Here we show you how to work on your picture or scan of a document to change it into typed text.

How does this work?

  • You picture needs to have a strong contrast (black text, white background), and a good resolution.
  • The OCR program scans the picture and uses glyph libraries to detect the characters. Those that are recognised are transformed into the corresponding character.
  • Dictionaries will be used to minimize errors. These compare the resulting words with existing words to determine the outcome and guess the words that were not fully recognized.
  • Some programs recognize bold, italic or custom fonts size.

Using OCR with GRAMPS

There is not a lot of OCR open sources programs, and those that exist mostly use the same backend.
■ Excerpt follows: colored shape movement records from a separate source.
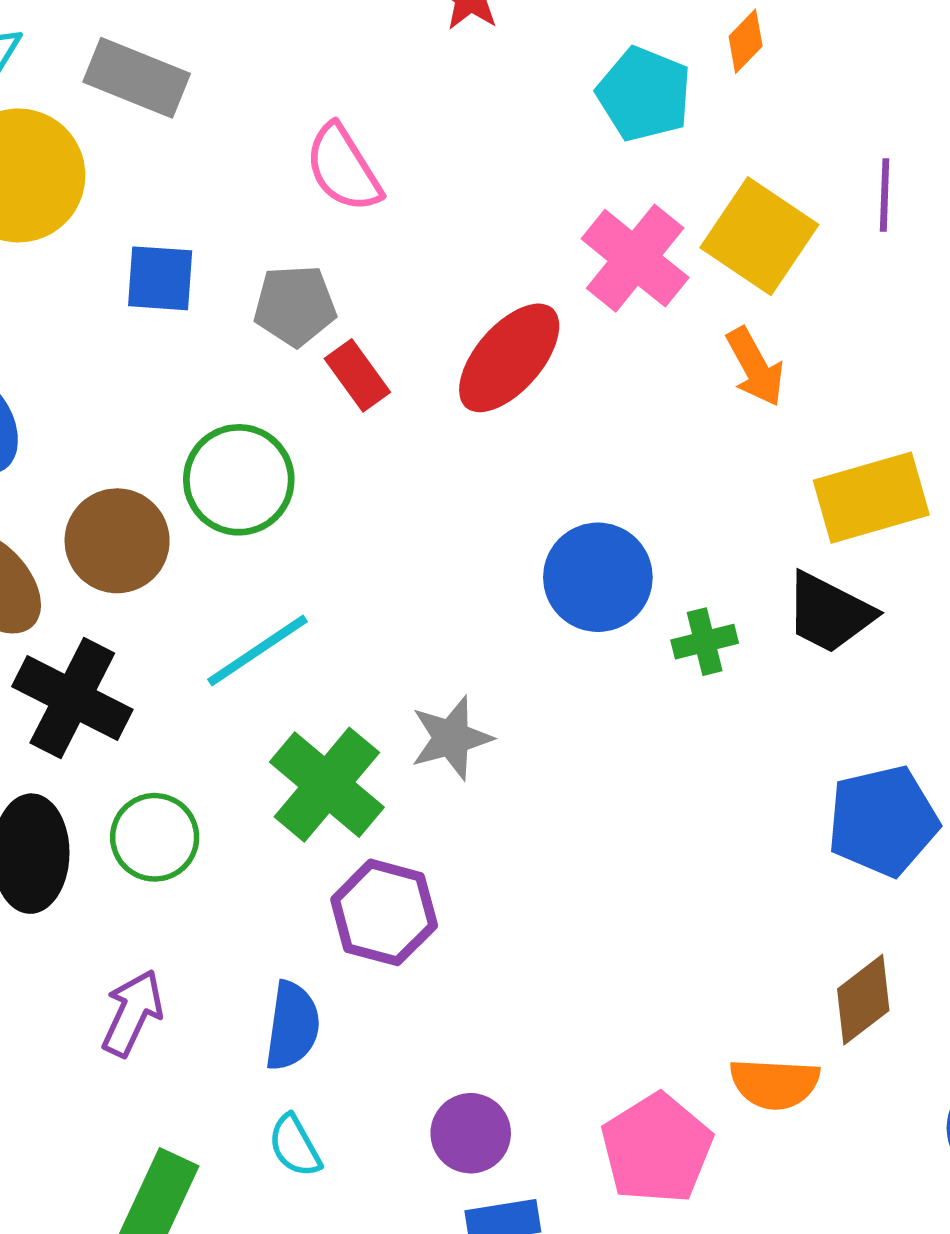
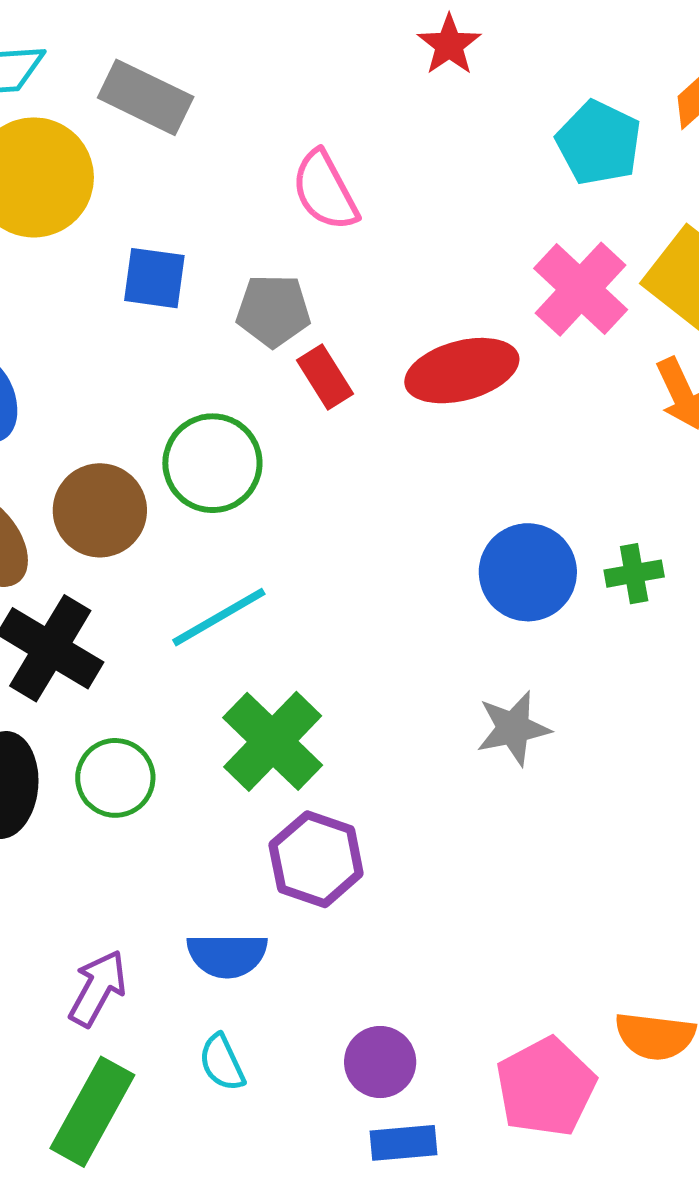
red ellipse: (509, 358) -> (462, 371), turned 30
green cross: (705, 642) -> (634, 574), moved
gray star: (451, 738) -> (513, 728), moved
purple arrow: (132, 1013) -> (98, 988), moved
blue semicircle: (292, 1026) -> (227, 955), turned 78

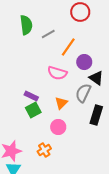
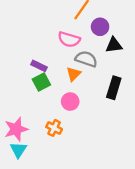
black triangle: (96, 78) -> (114, 45), turned -42
gray semicircle: (83, 93) -> (86, 59), moved, turned 84
orange cross: (44, 150) -> (54, 128), turned -32

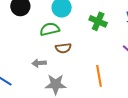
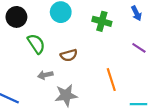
green semicircle: (50, 29) -> (36, 44), moved, turned 78

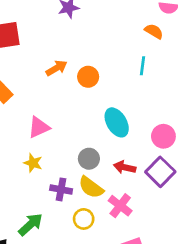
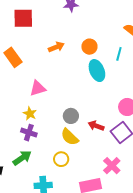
orange circle: (88, 77) -> (89, 47), moved
cyan ellipse: (117, 122) -> (97, 71), moved
purple cross: (61, 189) -> (29, 133), moved
pink cross: (120, 206) -> (112, 166), moved

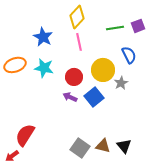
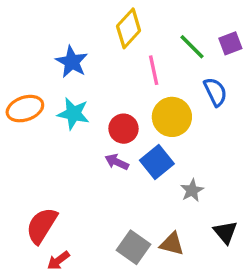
green line: (115, 28) -> (192, 47), turned 54
pink line: (79, 42) -> (154, 70), moved
gray star: (121, 83) -> (192, 190), moved
black triangle: (124, 146) -> (225, 232), moved
red arrow: (12, 156) -> (58, 261), moved

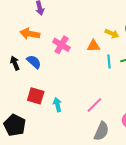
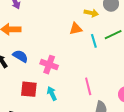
pink cross: (61, 45) -> (49, 65), moved
pink line: (94, 105) -> (88, 86), turned -48

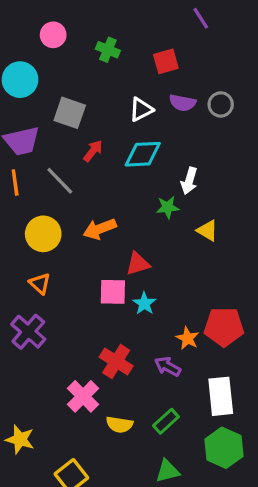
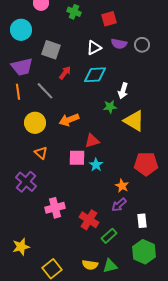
yellow triangle: (207, 231) -> (134, 121), size x1.6
orange triangle: (40, 284) -> (41, 153), moved
red pentagon: (224, 327) -> (146, 164), moved
red cross: (116, 362) -> (89, 220), moved
purple arrow: (168, 367) -> (119, 205), moved, turned -70
pink cross: (83, 396) -> (55, 208), moved, turned 30
white rectangle: (221, 396) -> (142, 221), size x0.6
yellow semicircle: (119, 425) -> (90, 265), moved
yellow star: (20, 439) -> (21, 247), turned -30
For Intelligent Word Recognition (IWR) or Intelligent Character Recognition (ICR), used for written certificates, they are even rarer.

You can use some of the programs alongside GRAMPS. For the backend tools, only command line tools are available (use -h for the options), but fortunately some GUI's have been made too:

  • Tesseract may be a good solution for english reader but it currently only recognizes US-ASCII characters ...
  • GOCR/JOCR is used by xsane and kooka. It can generate custom database characters from a picture with the command:
mkdir ./db
gocr -p ./db/ -m 130 -m 256 certificate.pnm
This will ask you of each new letter it recognizes what the value is (a,b,...), and will generate a new index (db.list) + portable-bitmap (pbm) for your letters. Each key entry on db.list is one of the .pbm files and is connected to your custom value (a, b, c ...)
This is however not very successfull on written text.
  • With Ocrad, you need to use pgm file format
  • People using KDE will probably know Kooka the standard KDE scanning tool with builtin OCR (using GOCR, Ocrad which are OSS, or the commercial KADMOS).
  • claraocr seems to be able to learn but I do not find any documentation. Also, need to use pgm or pbm file format.
  • Also, Conjecture is an OCR third party tool who incorporate both open sources programs code bases.

Example

I think the easiest would be to use kooka or xsane, scan an image and do OCR or importing an existing image into kooka and do OCR.